2. Setup Express Server with Session Management

require("dotenv").config();
const express = require("express");
const session = require("express-session");
const RedisStore = require("connect-redis").default;
const redis = require("redis");
const bcrypt = require("bcrypt");

const app = express(); const redisClient = redis.createClient({ url: process.env.REDIS_URL });

app.use(express.json()); app.use( session({ store: new RedisStore({ client: redisClient }), secret: process.env.SESSION_SECRET, resave: false, saveUninitialized: false, cookie: { httpOnly: true, secure: false, maxAge: 30 * 60 * 1000 }, // 30 min expiry }) );

// Mock database const users = [{ id: 1, username: "user1", passwordHash: bcrypt.hashSync("password", 10) }];

// Login Route app.post("/login", async (req, res) => { const { username, password } = req.body; const user = users.find((u) => u.username === username);

if (!user || !(await bcrypt.compare(password, user.passwordHash))) { return res.status(401).json({ message: "Invalid credentials" }); }

req.session.userId = user.id; res.json({ message: "Login successful" }); });

// Protected Route app.get("/protected", (req, res) => { if (!req.session.userId) { return res.status(401).json({ message: "Unauthorized" }); } res.json({ message: "Access granted" }); });

// Logout Route app.post("/logout", (req, res) => { req.session.destroy(() => res.json({ message: "Logged out" })); });

app.listen(3000, () => console.log("Server running on port 3000"));


Session Storage Options

  • In-memory (Fast, non-persistent) – Redis, Memcached.
  • Database (Persistent, but slower) – PostgreSQL, MySQL.

Session Expiry Strategy

  • Fixed expiration (e.g., 30 minutes).
  • Sliding expiration (session refreshes on activity).
  • Manual revocation (e.g., logout or forced session termination).

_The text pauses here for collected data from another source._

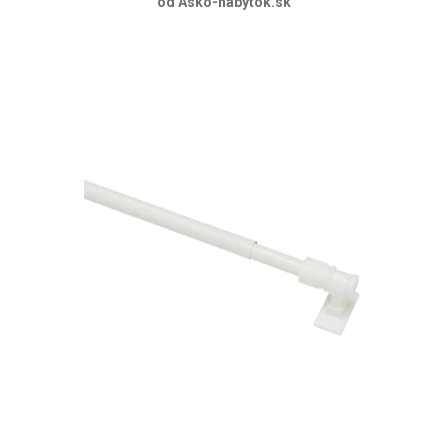
od Asko-nabytok.sk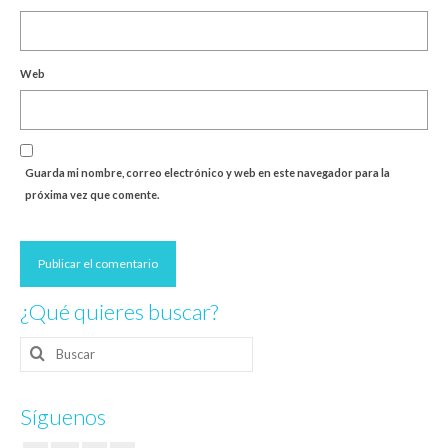
Web
Guarda mi nombre, correo electrónico y web en este navegador para la
próxima vez que comente.
¿Qué quieres buscar?
Buscar
por:
Síguenos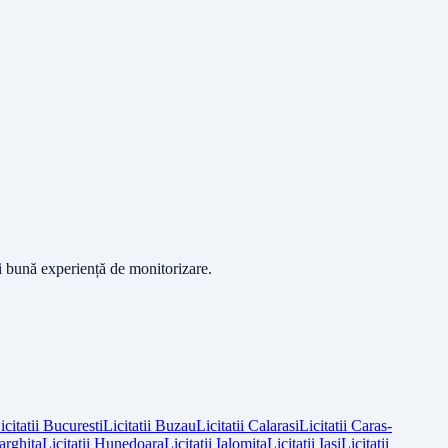
ai bună experiență de monitorizare.
icitatii
Bucuresti
Licitatii
Buzau
Licitatii
Calarasi
Licitatii
Caras-
arghita
Licitatii
Hunedoara
Licitatii
Ialomita
Licitatii
Iasi
Licitatii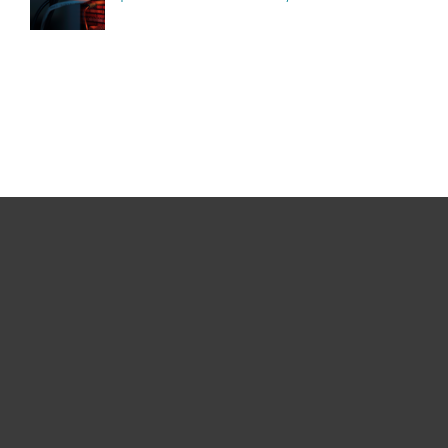
Namams
Verslui
ESET partneriams
ESET pagalba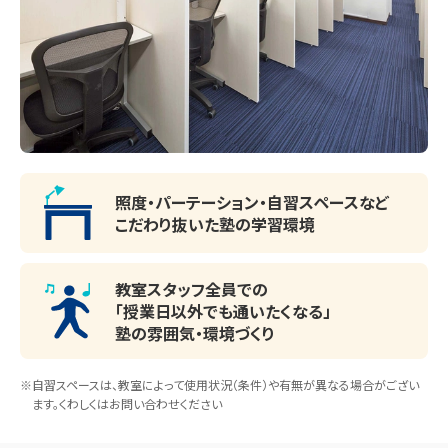
照度・パーテーション・
自習スペースなど
こだわり抜いた塾の学習環境
教室スタッフ全員での
「授業日以外でも通いたくなる」
塾の雰囲気・環境づくり
※自習スペースは、教室によって使用状況（条件）や有無が異なる場合がござい
ます。くわしくはお問い合わせください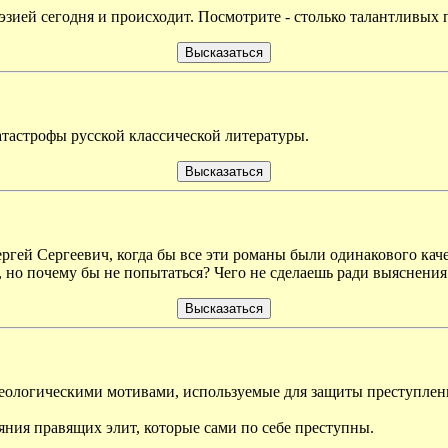
эзией сегодня и происходит. Посмотрите - столько талантливых п
тастрофы русской классической литературы.
ергей Сергеевич, когда бы все эти романы были одинакового каче
 но почему бы не попытаться? Чего не сделаешь ради выяснения
деологическими мотивами, используемые для защиты преступлен
ияния правящих элит, которые сами по себе преступны.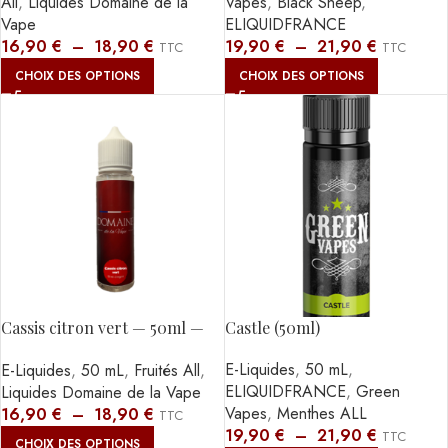
Vapes
,
Black Sheep
,
All
,
Liquides Domaine de la
ELIQUIDFRANCE
Vape
19,90
€
–
21,90
€
16,90
€
–
18,90
€
TTC
TTC
CHOIX DES OPTIONS
CHOIX DES OPTIONS
Cassis citron vert — 50ml —
Castle (50ml)
DDLV
E-Liquides
,
50 mL
,
E-Liquides
,
50 mL
,
Fruités All
,
ELIQUIDFRANCE
,
Green
Liquides Domaine de la Vape
Vapes
,
Menthes ALL
16,90
€
–
18,90
€
TTC
19,90
€
–
21,90
€
TTC
CHOIX DES OPTIONS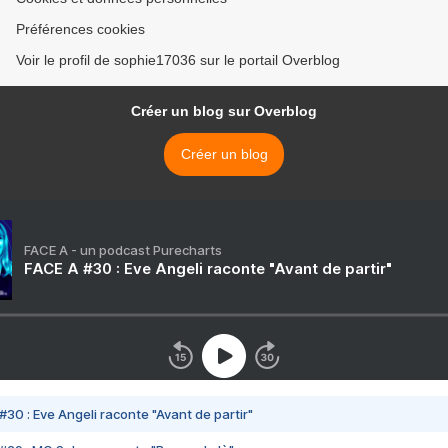
Préférences cookies
Voir le profil de sophie17036 sur le portail Overblog
Créer un blog sur Overblog
Créer un blog
FACE A - un podcast Purecharts
FACE A #30 : Eve Angeli raconte "Avant de partir"
#30 : Eve Angeli raconte "Avant de partir"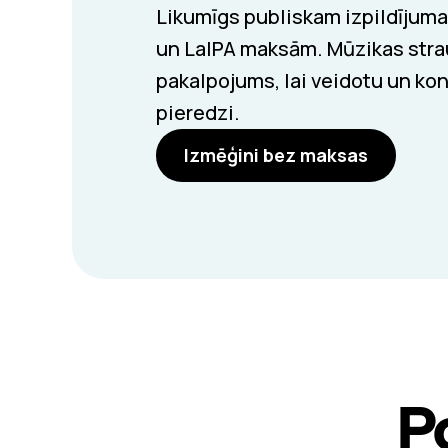
Likumīgs publiskam izpildīju
un LaIPA maksām. Mūzikas st
pakalpojums, lai veidotu un kon
pieredzi.
Izmēģini bez maksas
P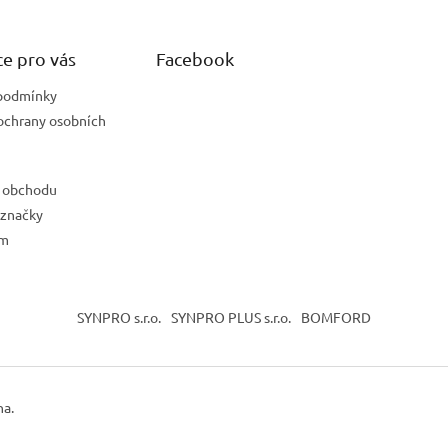
e pro vás
Facebook
podmínky
ochrany osobních
 obchodu
 značky
ám
SYNPRO s.r.o.
SYNPRO PLUS s.r.o.
BOMFORD
na.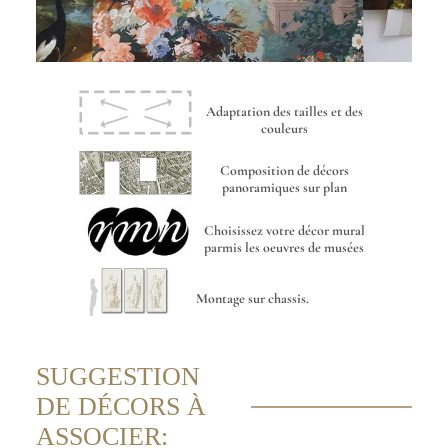
Adaptation des tailles et des
couleurs
Composition de décors
panoramiques sur plan
Choisissez votre décor mural
parmis les oeuvres de musées
Montage sur chassis.
SUGGESTION
DE DÉCORS À
ASSOCIER: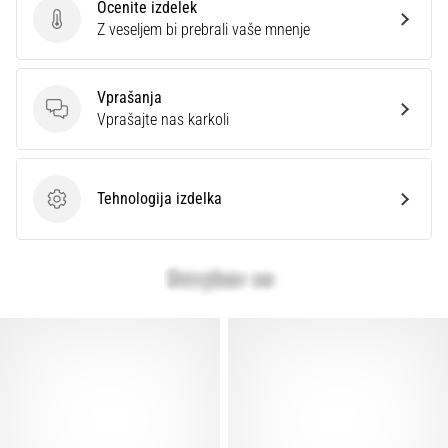
Ocenite izdelek
Prikaži
Ocenite izdelek
Z veseljem bi prebrali vaše mnenje
vse
članke
Vprašanja
Vprašanja
Vprašajte nas karkoli
Tehnologija izdelka
Tehnologija izdelka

5. Trade-offs & Scalability

Factor Trade-off
Scalability Stateful sessions require session replication or sticky sessions in load-balanced setups.
Security Secure cookies prevent access from JavaScript; CSRF protection is necessary.
Performance Redis improves session lookup times, but adds infrastructure complexity.
Persistence Storing sessions in a database ensures durability but reduces speed.

8. Conclusion

Session-based authentication is a stateful approach that requires careful session storage management. It is a great choice for monolithic applications and scenarios where security is a priority, but it has scalability challenges compared to token-based authentication (JWT).